TEMPO.CO, Jakarta - PM India Narendra Modi mengganti 12 menteri seniornya untuk memperbaiki kinerja pemerintahannya, termasuk dalam merespon pandemi COVID-19. Dikutip dari Channel News Asia, Modi memilih menteri-menteri dari angkatan muda dengan harapan hal itu bisa menyegarkan dan memperbaiki citra pemerintahannya yang rusak selama pandemi COVID-19.
Beberapa menteri yang diganti oleh Modi meliputi Menteri Kesehatan Harsh Vardhan, Menteri Pendidikan Ramesh Pokhriyal Nishank, Menteri Informasi Teknologi Ravi Shankar Prasad, dan Menteri Lingkungan Hidup Prakash Javedekar. Beberapa dari mereka adalah figur yang bermasalah.
Menteri Kesehatan Harsh Vardhan, misalnya, berkali-kali disorot soal caranya merespon pandemi COVID-19. Ia dianggap lengah ketika gelombang kedua meledak di India dan menyebabkan ratusan ribu kasus per hari. Salah satu contohnya adalah ia tidak memperingatkan bahaya festival Gangga di mana ribuan warga berkumpul tanpa menjaga jarak dan masker.

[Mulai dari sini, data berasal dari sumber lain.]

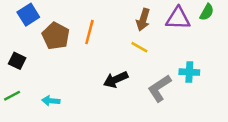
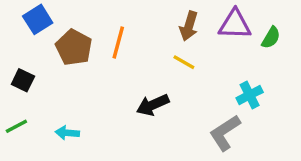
green semicircle: (207, 12) -> (271, 38), moved
cyan cross: (189, 72) -> (250, 95), turned -30
gray L-shape: (159, 88) -> (225, 133), moved

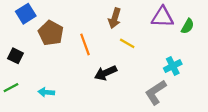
brown arrow: (189, 26) -> (115, 18), moved
orange line: (118, 42) -> (85, 44), moved, turned -35

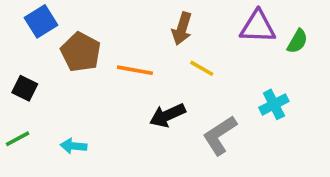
orange line: (85, 44) -> (135, 70), turned -60
gray L-shape: (156, 92) -> (220, 135), moved

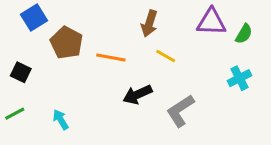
cyan cross: (274, 104) -> (239, 78), moved
cyan arrow: (74, 146) -> (61, 120), turned 54

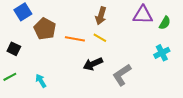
yellow line: (166, 56) -> (100, 38), moved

"Dalam satu kibasan, mayoritas menteri senior hilang. Lewat penggantian itu, Pemerintah India mengakui bahwa selama ini mereka gagal menangani pandemi COVID-19 dengan baik," ujar analis politik Nilanjan Mukhopadhyay, dikutip dari Channel News Asia, Kamis, 8 Juli 2021.

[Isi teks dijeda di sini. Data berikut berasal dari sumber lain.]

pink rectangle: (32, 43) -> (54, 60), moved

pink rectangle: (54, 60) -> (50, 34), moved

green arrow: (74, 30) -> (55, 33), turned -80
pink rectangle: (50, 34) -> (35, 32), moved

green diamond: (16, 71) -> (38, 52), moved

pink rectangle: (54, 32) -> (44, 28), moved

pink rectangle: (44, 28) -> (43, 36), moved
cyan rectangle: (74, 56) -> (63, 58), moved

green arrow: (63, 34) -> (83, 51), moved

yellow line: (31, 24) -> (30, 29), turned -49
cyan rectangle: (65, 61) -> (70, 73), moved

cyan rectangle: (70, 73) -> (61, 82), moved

Petugas menggunakan pakaian pelindung hazmat membawa jenazah korban Covid-19 yang akan dikremasi pada kremasi massal di New Delhi, India, 26 April 2021. REUTERS/Adnan Abidi
Selain Harsh Vardhan, menteri yang juga bermasalah adalah Menteri Informasi Teknologi Ravi Shankar Prasad. Ia terlibat dalam tweet war di Twitter ketika membela regulasi internet terbaru India di mana pemerintah memiliki peran lebih dalam mengkurasi konten di medsos.
Total, ada 15 menteri baru dan 28 menteri muda yang dilantik oleh Pemerintahan Modi pada Rabu kemarin. Dan mereka efektif bekerja mulai Juli ini.

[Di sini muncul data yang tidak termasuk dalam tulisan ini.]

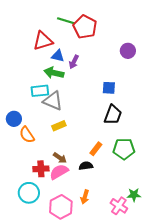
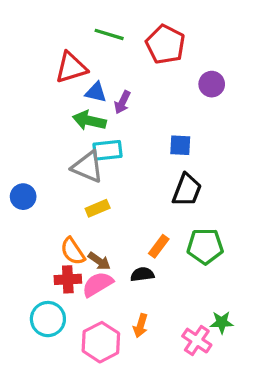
red pentagon: (85, 27) -> (165, 44), moved
cyan rectangle: (40, 91) -> (107, 150), moved
orange semicircle: (27, 135) -> (73, 251), moved

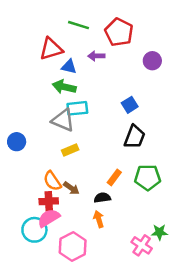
purple arrow: (122, 102) -> (96, 56), moved, turned 63
blue square: (180, 145) -> (130, 105), turned -35
pink semicircle: (98, 284) -> (49, 218), moved
orange arrow: (141, 326) -> (99, 219), moved, turned 147

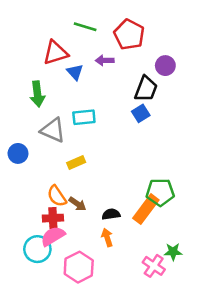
blue triangle: (69, 67) -> (75, 72), turned 35
green arrow: (64, 87) -> (37, 94), moved, turned -110
gray triangle: (63, 120) -> (53, 130), moved
black trapezoid: (134, 137) -> (146, 89), moved
orange rectangle: (114, 177) -> (146, 209), moved, size x1.6

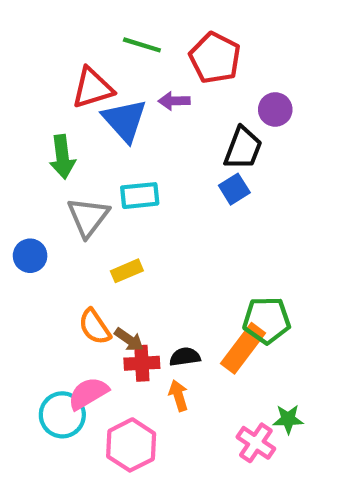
blue triangle: (75, 72) -> (125, 120), size x1.6
gray triangle: (53, 130) -> (88, 217), turned 44
red cross: (53, 218) -> (142, 363), moved

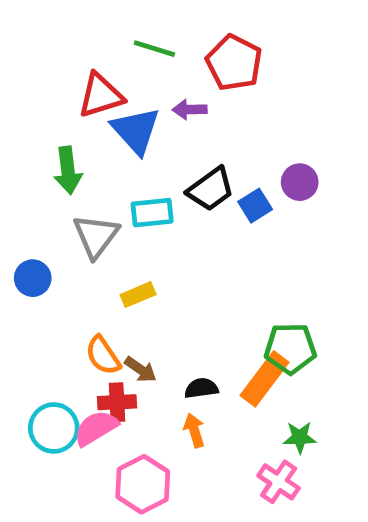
purple circle: (275, 109) -> (300, 182), moved
black trapezoid: (243, 148) -> (211, 189), moved, turned 33
red cross: (142, 363) -> (117, 402), moved
cyan circle: (62, 415) -> (54, 428), moved
green star: (288, 419) -> (300, 437), moved

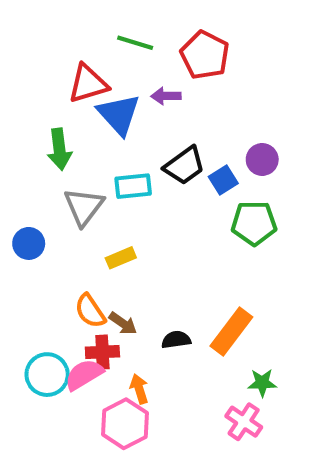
green pentagon: (290, 348) -> (254, 223), moved
orange arrow: (194, 430) -> (139, 389), moved

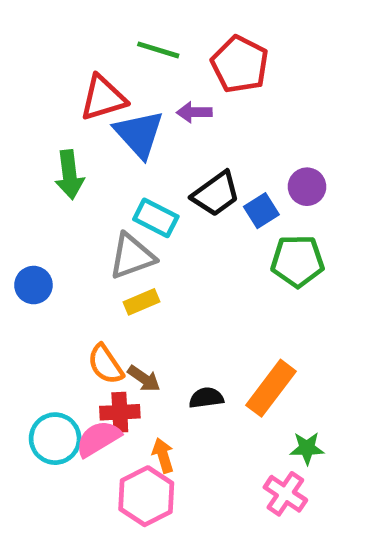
cyan rectangle: (133, 186) -> (156, 218), turned 33
gray triangle: (84, 207) -> (132, 256), moved, turned 33

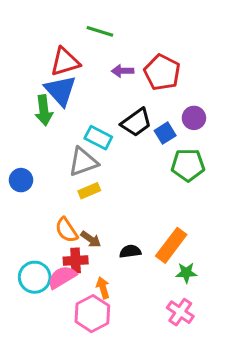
red pentagon: (240, 64) -> (162, 72), moved
blue triangle: (139, 134) -> (60, 91), moved
green star: (307, 448) -> (186, 273), moved

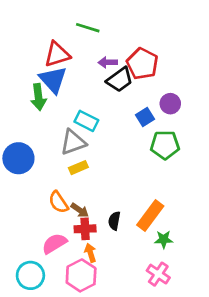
black trapezoid: (136, 122) -> (120, 80), moved
blue circle: (21, 180) -> (18, 158), size x1.5
black semicircle: (130, 251) -> (114, 221), turned -72
red cross: (76, 260) -> (85, 229), moved
cyan circle: (35, 277) -> (30, 275), moved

Kinerja kabinet baru ini akan menentukan performa partai Narendra Modi (Bharatiya Janata) saat Pemilu Legislatif di negara-negara bagian penting tahun depan. Beberapa di antaranya adalah Uttar Pradesh, Goa, Manipur, Punjab, dan Uttarakhand. Jika gagal juga seperti pemilu pada April lalu, bakal menjadi kabar buruk untuk pemilu nasional pada 2024 nanti.
Per berita ini ditulis, pandemi COVID-19 di India masih tergolong berbahaya. Angka kasus per hari bisa mencapai lebih dari 40 ribu. Namun, hal itu sudah turun jauh dari puncaknya pada Mei lalu yang bisa mencapai 412 ribu. Beberapa langkah India adalah menggenjot vaksinasi dan memparbanyak suplai oksigen bantuan untuk warga.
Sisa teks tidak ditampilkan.